This is the second part of a three-part series on concussions. Today’s story is about prevention. Part three focuses on Second Impact Syndrome.

Diagnosing and treating athletic injuries is usually pretty cut-and-dry.

Sprain an ankle? Rest, ice, compress and elevate, doctors say.

Break an elbow? After surgery, put the arm in a sling until it heals.

But concussions are more complicated. Max Stearns, an Ohio State fencer who has suffered two concussions playing recreational soccer in the last year, said the emotional side-effects from concussions are worse than the initial shots to the head.

“Depression, anxiety and mood changes are common characteristics associated with having a concussion,” Stearns said. “I felt I was much more moody. It didn’t take much to get me angry. I just felt like I had a little less control of my emotions.”

Kelsey Logan, who treated Stearns and is the medical director of the OSU Sports Concussion Program, said her first priority is to guage brain damage after a head injury.

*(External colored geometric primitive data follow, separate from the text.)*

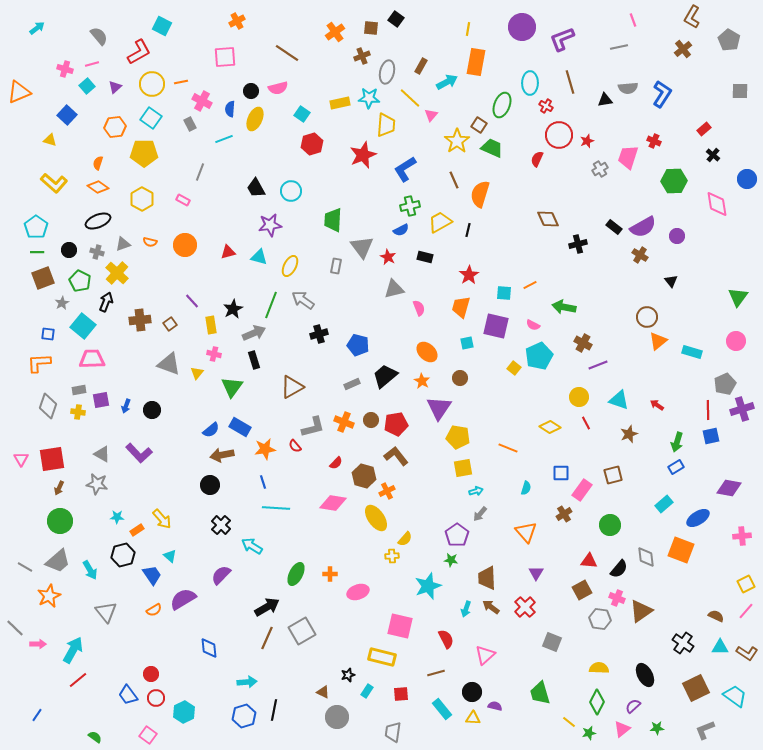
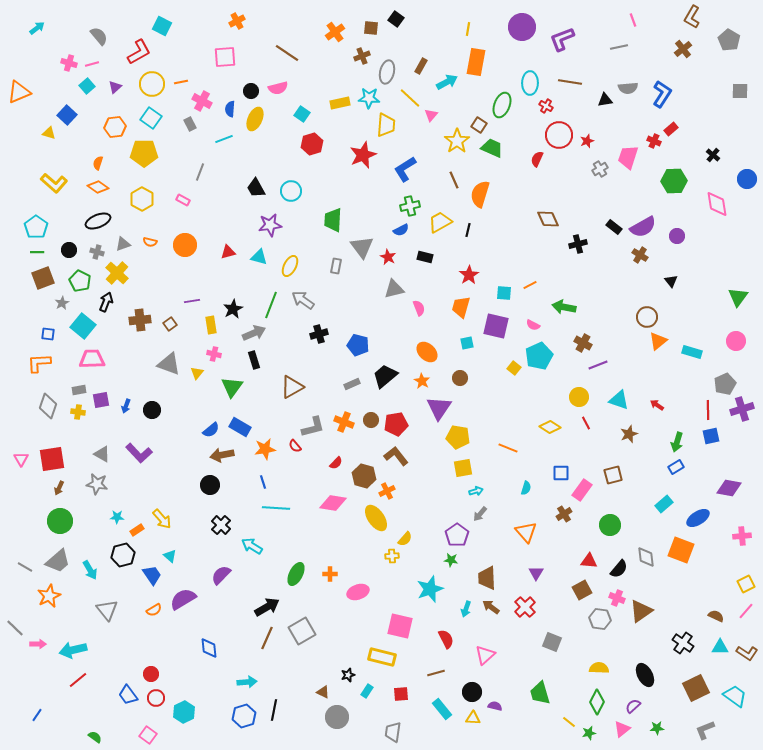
pink cross at (65, 69): moved 4 px right, 6 px up
brown line at (570, 82): rotated 65 degrees counterclockwise
red rectangle at (704, 129): moved 33 px left
yellow triangle at (50, 140): moved 1 px left, 7 px up
purple line at (192, 301): rotated 56 degrees counterclockwise
cyan star at (428, 586): moved 2 px right, 3 px down
gray triangle at (106, 612): moved 1 px right, 2 px up
cyan arrow at (73, 650): rotated 132 degrees counterclockwise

“What we look for mainly is whether or not (the patient) is what we call neurologically intact, that their brain is functioning normally,” Logan said. “Most of the time what an athlete will complain of is a headache or maybe dizziness, and they feel sick to their stomach. Generally they feel like they’re just not quite with it.”

Most of those symptoms can be cured in a relatively short amount of time, said Richard Rodenberg, a physician at OSU and Nationwide Children’s Sports Medicine.

“Fortunately, the majority of kids will resolve their symptoms in a fairly timely manner. But there is a certain percentage of the population that will have prolonged symptoms,” Rodenberg said. “They will have headaches and difficulty concentrating or being able to perform cognitive tasks in school. They have light sensitivity, noise sensitivity and difficulty sleeping.”

He said athletes can increase the likelihood of a speedy recovery by recognizing that they had a concussion and resting immediately after.

“We can help the kids, but the kids can help themselves far more when they have that transparency to say, ‘Hey, I’ve got problems, I need to rest,'” Rodenberg said. “Allow them to fully recover, and they tend to come back quicker. They tend to have fewer symptoms and do better.”

Doug Calland, the head athletic football trainer at OSU and head athletic trainer of all 36 varsity sports, said the football team has handled about five concussions this season, not including the last two football games against Wisconsin and Purdue.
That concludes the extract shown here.